Every day, when we look out at the countryside from our terrace in Bargemon, we see the town of Claviers looming in the distance. We learned from our home swap hosts that a railway used to operate in this area and passed through all the little towns like Bargemon, Claviers, Callas, Fayence and Draguignan. The tracks have long been removed, leaving forested walking paths that lead from one town to the next. It is only about a 4-5km to walk each way between Bargemon to Claviers, so we decided to give this a try.
On our first attempt, we tried to follow the instructions we were given but ended up totally lost. We were doing alright at first, going down a rocky slope until we met a main road, looking for a water fountain, then recycling bins, then a bridge, etc. Along the way, I was leaving "digital breadcrumbs" to help us find our way back, by taking photos of key turns, signs and landmarks. We then spotted an old man walking along and made the mistake of thinking he must be going to Claviers, and followed him for a while. It turns out he was not going to Claviers and therefore, neither were we. We ended up in a farmer's field and luckily we were able to trot out enough broken French to ask whether we were going the right way, although we didn't understand much more after his reply of "Non!". However, that plus the fact that the skies were getting ominous gave us enough cause to retrace our steps home to retrieve more detailed instructions.

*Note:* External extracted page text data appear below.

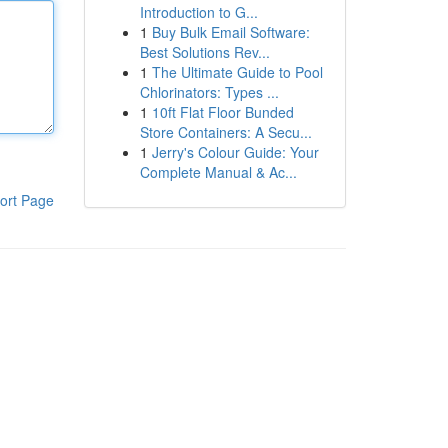
Introduction to G...
1
Buy Bulk Email Software:
Best Solutions Rev...
1
The Ultimate Guide to Pool
Chlorinators: Types ...
1
10ft Flat Floor Bunded
Store Containers: A Secu...
1
Jerry's Colour Guide: Your
Complete Manual & Ac...
ort Page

It was not a total loss though because the path we took was beautiful and we ended up at a very scenic railway tunnel–just not the one leading to Claviers. We wonder where this does lead, and will probably check it out on some other day.
The next time we tried this walk, we were armed with more detailed directions and it was a bright sunny day, so getting lost would not be as daunting. We also used Google Maps on our IPAD to confirm that we were walking in the right direction. This time we were successful as we figured out where we "zigged" when we should have "zagged" the previous time. It was at a junction where we turn right onto "Chemin du Plan" instead of left on "Route de la Voie Ferree". Had we just looked up what "Route de la Voie Ferree" meant the first time, we would have realized that it means "Railway Line".

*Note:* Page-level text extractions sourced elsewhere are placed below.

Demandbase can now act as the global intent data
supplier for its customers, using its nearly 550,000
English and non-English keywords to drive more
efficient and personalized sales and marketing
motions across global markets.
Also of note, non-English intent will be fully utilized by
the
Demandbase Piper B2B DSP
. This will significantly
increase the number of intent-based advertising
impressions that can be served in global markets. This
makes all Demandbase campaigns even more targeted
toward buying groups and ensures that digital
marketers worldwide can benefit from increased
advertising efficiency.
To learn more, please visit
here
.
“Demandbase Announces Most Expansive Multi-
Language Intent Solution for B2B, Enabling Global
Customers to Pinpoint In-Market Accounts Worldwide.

Once we were on the right track (pun intended), it was fairly straightforward to follow the railway road to Claviers. There were still no signs pointing to Claviers along the way, so we had to take it a bit on faith. We knew for sure that we were on a railway line, but were we headed towards the town we wanted? Imagine our joy when after just over an hour of walking, we finally spotted the sign indicating that we had arrived in Claviers! After turning that bend, we started to spot the buildings of the town in the near distance, including the iconic church bell tower that we could see from our terrace.

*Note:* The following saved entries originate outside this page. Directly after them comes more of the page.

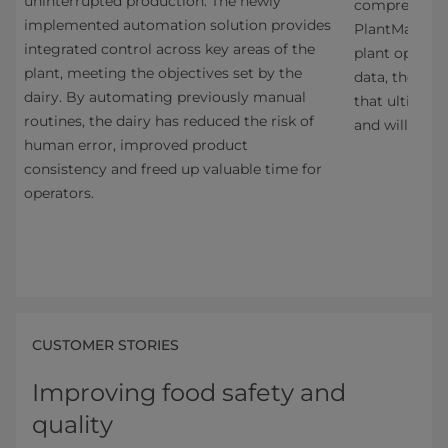
uninterrupted production. The newly
one
comprehensiv
implemented automation solution provides
e
PlantMaster. 
integrated control across key areas of the
ncy,
plant operati
plant, meeting the objectives set by the
ity
data, the sol
dairy. By automating previously manual
that ultimatel
routines, the dairy has reduced the risk of
s
and will ensu
human error, improved product
consistency and freed up valuable time for
operators.
CUSTOMER STORIES
Improving food safety and
quality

We found it exciting that when we looked back the other way across the valley, we could see our home village of Bargemon. It looked so small, accentuating how far we had walked. Just before entering the heart of the town, we found another railway tunnel and wondered whether that might lead to the next village of Callas. We plan to drive to Claviers next time and check this out. The old railway station for Claviers still exists and seems to be renovated into a private residence.
Although Claviers has some very interesting looking restaurants, shops and galleries, most of them were closed (probably too early in the season). Claviers is half the size and has 1/3 the population of Bargemon, which is why it seems like such a sleepy little town in comparison. We found one boulangerie that was open for another 15 minutes before closing for the day so we rushed to pick up a cold drink after our long hike.
In the main square, we found the one restaurant that was open. Luckily it had a nice patio and it was a pleasant afternoon. We ordered a "side salad" that ended up being huge but really good. It had lettuce, tomato, cucumber, olives and emmenthal cheese. For our main we requested what seemed to be the French version of a banquet burger–a juicy beef burger with ham, cheese, lettuce and tomato, served on a toasted bagel! The fries it came with were thin and crispy, as we like them.
After lunch, we climbed a small hill up to see the views of the countryside. Finding a big open green field with hills and little villages in the background always brings out the Maria from Sound of Music in me, so I had to do the requisite twirl. Rich is getting pretty good at taking the selfie photos now, utilizing the height difference between us to highlight the scenery in the background.
We found one particularly scenic view, which gave Rich the opportunity to play around with the different special effects settings on his camera, including watercolour, painting and illustration modes. Then it was time to make the trek back home again. Both Bargemon and Claviers are set on hills with a valley between them, so there is a steep uphill climb both ways, making this for a good round of exercise.